Stanford Arclight Demo

Starting the development server

bundle
yarn
./bin/dev

Starting Solr for development

The following command will start a local Solr instance at localhost:8983, with a pre-loaded core named blacklight-core.

docker compose up

Managing data

Data for the solr and redis services are persisted using docker named volumes. You can see what volumes are currently present with:

docker volume ls

If you want to remove a volume (e.g. to start with a fresh database or solr core), you can run:

docker volume rm stanford-arclight_solr-data   # to remove the solr data

Working with data in development

Fixture data (also used by the test suite)

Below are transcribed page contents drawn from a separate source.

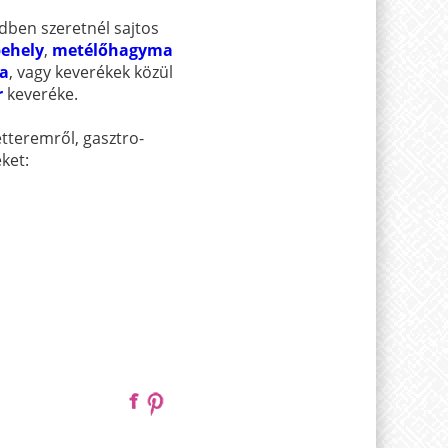
dben szeretnél sajtos
pehely
,
metélőhagyma
a
, vagy keverékek közül
r
keveréke.
étteremről, gasztro-
ket:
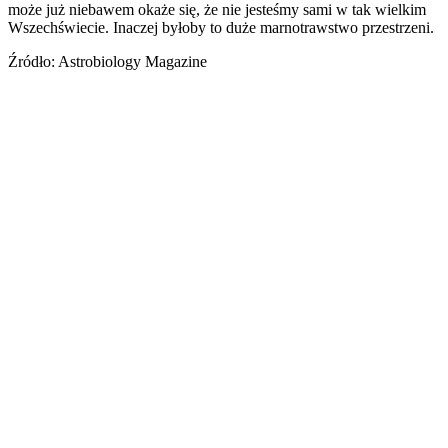
może już niebawem okaże się, że nie jesteśmy sami w tak wielkim
Wszechświecie. Inaczej byłoby to duże marnotrawstwo przestrzeni.
Źródło: Astrobiology Magazine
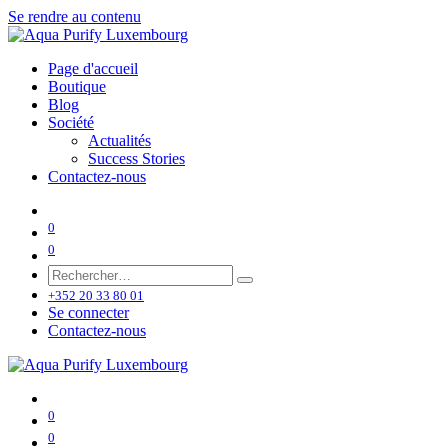
Se rendre au contenu
Page d'accueil
Boutique
Blog
Société
Actualités
Success Stories
Contactez-nous
0
0
+352 20 33 80 01
Se connecter
Contactez-nous
0
0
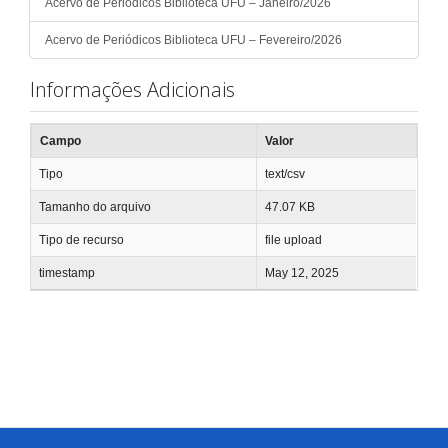
Acervo de Periódicos Biblioteca UFU – Janeiro/2026
Acervo de Periódicos Biblioteca UFU – Fevereiro/2026
Informações Adicionais
Campo
Valor
Tipo
text/csv
Tamanho do arquivo
47.07 KB
Tipo de recurso
file upload
timestamp
May 12, 2025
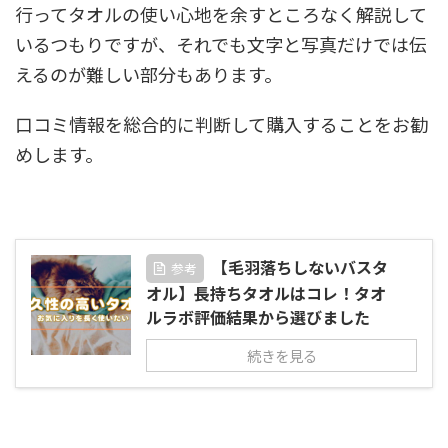
行ってタオルの使い心地を余すところなく解説して
いるつもりですが、それでも文字と写真だけでは伝
えるのが難しい部分もあります。
口コミ情報を総合的に判断して購入することをお勧
めします。
【毛羽落ちしないバスタ
参考
オル】長持ちタオルはコレ！タオ
ルラボ評価結果から選びました
続きを見る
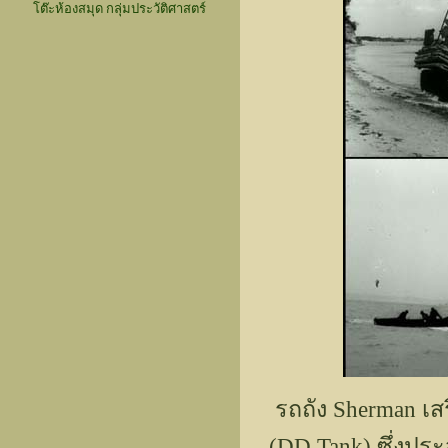
โต๊ะห้องสมุด กลุ่มประวัติศาสตร์
รถถัง Sherman เ
(DD Tank) ซึ่งปร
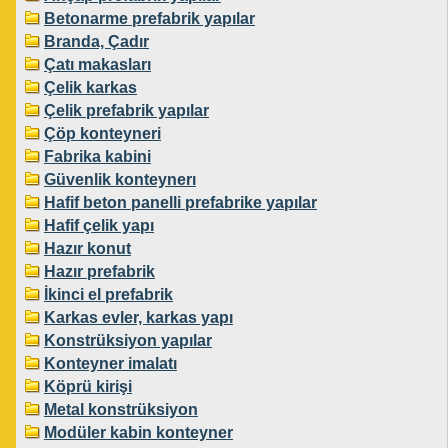
Betonarme prefabrik yapılar
Branda, Çadır
Çatı makasları
Çelik karkas
Çelik prefabrik yapılar
Çöp konteyneri
Fabrika kabini
Güvenlik konteynerı
Hafif beton panelli prefabrike yapılar
Hafif çelik yapı
Hazır konut
Hazır prefabrik
İkinci el prefabrik
Karkas evler, karkas yapı
Konstrüksiyon yapılar
Konteyner imalatı
Köprü kirişi
Metal konstrüksiyon
Modüler kabin konteyner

You can load fixture data locally:

rake seed

This command will loop through all the directories under spec/fixtures/ead, for example spec/fixtures/ead/ars and spec/fixtures/ead/uarc, and index all the .xml files present. The names of these subdirectories must correspond with a top-level key in the repositories.yml file. For example, uarc is a top-level key in respositories.yml, as well as the title of a subdirectory under spec/fixtures/ead. A mis-match will cause indexing issues.

Loading more data

The easiest way to load data other than the fixtures is to use the DownloadEadJob and/or the IndexEadJob. See below for instructions about how to use Sidekiq to run these jobs in development. Under most circumstances it's fine to use the default :async adapter to run these jobs without Sidekiq in development.

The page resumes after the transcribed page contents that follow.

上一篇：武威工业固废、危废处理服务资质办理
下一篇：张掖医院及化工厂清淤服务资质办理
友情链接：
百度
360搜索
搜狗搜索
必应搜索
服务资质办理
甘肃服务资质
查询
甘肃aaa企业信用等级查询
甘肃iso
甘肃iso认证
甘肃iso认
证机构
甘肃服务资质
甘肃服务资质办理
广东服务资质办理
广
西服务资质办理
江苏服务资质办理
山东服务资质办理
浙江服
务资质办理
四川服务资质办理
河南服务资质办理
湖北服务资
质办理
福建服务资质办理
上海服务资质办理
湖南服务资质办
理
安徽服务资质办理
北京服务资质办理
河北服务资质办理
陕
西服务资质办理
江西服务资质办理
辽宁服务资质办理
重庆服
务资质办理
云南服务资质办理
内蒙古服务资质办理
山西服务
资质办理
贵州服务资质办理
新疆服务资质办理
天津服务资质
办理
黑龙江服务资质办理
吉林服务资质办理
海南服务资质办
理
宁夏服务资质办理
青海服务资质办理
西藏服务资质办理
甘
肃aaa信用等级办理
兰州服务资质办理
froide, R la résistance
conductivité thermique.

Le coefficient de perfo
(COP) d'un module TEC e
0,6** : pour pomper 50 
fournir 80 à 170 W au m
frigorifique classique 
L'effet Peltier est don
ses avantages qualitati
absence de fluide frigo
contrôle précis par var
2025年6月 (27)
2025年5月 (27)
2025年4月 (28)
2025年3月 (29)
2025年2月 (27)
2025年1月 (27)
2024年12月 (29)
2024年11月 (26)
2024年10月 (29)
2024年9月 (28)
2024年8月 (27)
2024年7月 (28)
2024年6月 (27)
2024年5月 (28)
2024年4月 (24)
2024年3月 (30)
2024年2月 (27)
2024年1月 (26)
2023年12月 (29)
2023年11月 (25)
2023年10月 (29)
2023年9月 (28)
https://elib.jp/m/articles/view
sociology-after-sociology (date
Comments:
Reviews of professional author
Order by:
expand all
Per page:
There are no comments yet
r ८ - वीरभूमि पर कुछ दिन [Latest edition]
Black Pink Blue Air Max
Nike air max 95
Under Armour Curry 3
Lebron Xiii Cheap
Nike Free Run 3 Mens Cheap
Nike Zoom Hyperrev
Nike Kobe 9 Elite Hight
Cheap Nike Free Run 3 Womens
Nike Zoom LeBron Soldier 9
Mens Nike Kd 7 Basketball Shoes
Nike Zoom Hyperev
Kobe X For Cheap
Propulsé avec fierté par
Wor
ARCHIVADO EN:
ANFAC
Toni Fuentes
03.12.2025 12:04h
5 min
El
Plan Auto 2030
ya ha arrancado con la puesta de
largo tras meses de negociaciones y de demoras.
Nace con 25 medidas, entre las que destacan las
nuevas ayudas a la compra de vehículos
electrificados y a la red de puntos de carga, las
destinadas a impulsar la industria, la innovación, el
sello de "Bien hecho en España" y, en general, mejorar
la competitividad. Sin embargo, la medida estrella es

By default the DownloadEadJob will store EAD files in the directory set in ./config/settings.yml as Settings.data_dir. You can choose a different location by setting the DATA_DIR environment variable, passing data_dir: argument to the job method, or by setting a different location for data_dir in ./config/settings.local.yml

The DownloadEadJob will attempt to use the ASpace API to download EADs. You will need to configure the API URL with username and password in order to connect to ASpace. To do this you will need to add the following to config/settings.local.yml with the correct URL, port, and account information:

aspace:
  url: "http://USERNAME:PASSWORD@ARCHIVESPACE_URL:PORT"

Important Note: ArcLight core includes a number of rake tasks for loading data into Solr, such rake arclight:index, rake arclight:index_dir, rake arclight:index_url, and rake arclight:index_url_batch. Using these rake tasks will use the default Traject indexing rules from ArcLight core only and WILL NOT apply any of the local Traject indexing rules. It's important to use either the local app's IndexEadJob or the Traject command (REPOSITORY_ID={REPO_ID} bundle exec traject -u {SOLR_URL} -i xml -c ./lib/traject/sul_config.rb {FILE_PATH}) to index data that will work correctly with stanford-arclight.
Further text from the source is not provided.